What the task requires
Gather all lines in the records below that include the word "living".

---

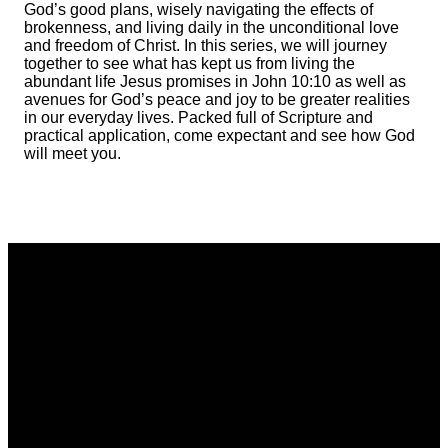
God’s good plans, wisely navigating the effects of
brokenness, and living daily in the unconditional love
and freedom of Christ. In this series, we will journey
together to see what has kept us from living the
abundant life Jesus promises in John 10:10 as well as
avenues for God’s peace and joy to be greater realities
in our everyday lives. Packed full of Scripture and
practical application, come expectant and see how God
will meet you.
Email
Phone
Address
Giving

---

Solution
brokenness, and living daily in the unconditional love
together to see what has kept us from living the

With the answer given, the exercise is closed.